I think one of the most difficult and interesting data challenges is the ability to translate a question into a data question. I think that structuring questions to BE data questions is an art, and it sets the foundation for a reliable analyses (or a non-reliable analyses). For example, if you ask me a question: “Does featuring a topic affect the likelihood for someone to search and find and engage with a topic?” So this is gonna say “Given adding a Featured tag, will people who search for a specific topic and see it, are those people more likely to engage with it?” Notice how that question already has so many different dimensionalities, to break down and identify the behavior you’re impacting versus not impacting.

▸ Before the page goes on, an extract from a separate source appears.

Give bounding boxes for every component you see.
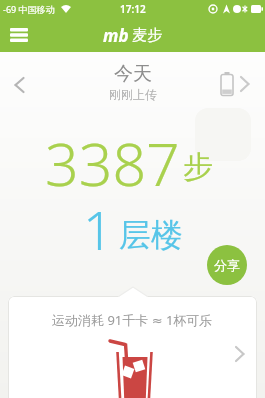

A bad translation of that would be “Are topics with more featured getting more views?” That’s a very bad translation of that data question. Because when you answer the second one, you have no idea what to do with that. There’s a million things that could drive that, and you have no idea what they are. So this doesn’t drive you to an actionable result of “Should you feature something or should you not?”
If you want to make an action out of the question that you asked, then the high level question, which is “Do posts that are featured get more views” doesn’t tell you if you should tag it or not. The first question helps you understand the impact of tagging something as featured. So that’s a big thing I would tell people to do, is to translate your questions into data questions accurately. This fascinates me.
The breakdown in actuality is ignoring everything the person says and trying to identify what action you’re trying to take. When you asked me a question of if featuring affects something, what you’re asking me is “Should I tag my posts as featured?” So that has to be broken down to “Given if I tag my posts, am I more likely to get them viewed, versus if they are not tagged.” It becomes a nuanced data question so I can tell you whether or not to tag your posts. Often, data analysts outsource that work to YOU, so that you, without seeing any information, guess whether it would work or not. And you end up trying things, guessing, and blindly working. And that’s not good! And this is going to be what we tackle next: at Narrator.ai, if we can make your analyses super-quick, then you can spend all your time talking to your customer to try to understand that question. And eventually, we’ll hopefully tackle this human-translation problem.